## DATA EXTRACT
◇ ◇ ◇

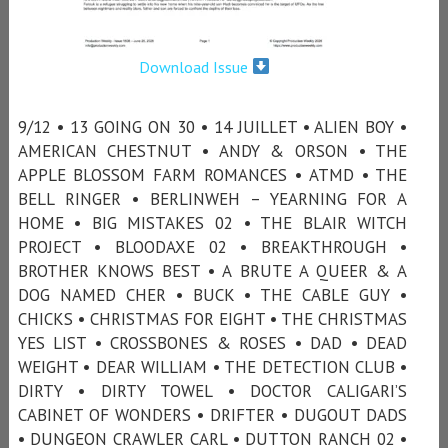
Download Issue
9/12 • 13 GOING ON 30 • 14 JUILLET • ALIEN BOY •
AMERICAN CHESTNUT • ANDY & ORSON • THE
APPLE BLOSSOM FARM ROMANCES • ATMD • THE
BELL RINGER • BERLINWEH – YEARNING FOR A
HOME • BIG MISTAKES 02 • THE BLAIR WITCH
PROJECT • BLOODAXE 02 • BREAKTHROUGH •
BROTHER KNOWS BEST • A BRUTE A QUEER & A
DOG NAMED CHER • BUCK • THE CABLE GUY •
CHICKS • CHRISTMAS FOR EIGHT • THE CHRISTMAS
YES LIST • CROSSBONES & ROSES • DAD • DEAD
WEIGHT • DEAR WILLIAM • THE DETECTION CLUB •
DIRTY • DIRTY TOWEL • DOCTOR CALIGARI’S
CABINET OF WONDERS • DRIFTER • DUGOUT DADS
• DUNGEON CRAWLER CARL • DUTTON RANCH 02 •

◇ ◇ ◇

## PROBLEM
Out of the data above, give again only the lines starting at the one holding "CHICKS • CHRISTMAS FOR EIGHT • THE CHRISTMAS" and ending at the one holding "CABINET OF WONDERS • DRIFTER • DUGOUT DADS", unchanged.

## OUTPUT FOR THIS EXERCISE
CHICKS • CHRISTMAS FOR EIGHT • THE CHRISTMAS
YES LIST • CROSSBONES & ROSES • DAD • DEAD
WEIGHT • DEAR WILLIAM • THE DETECTION CLUB •
DIRTY • DIRTY TOWEL • DOCTOR CALIGARI’S
CABINET OF WONDERS • DRIFTER • DUGOUT DADS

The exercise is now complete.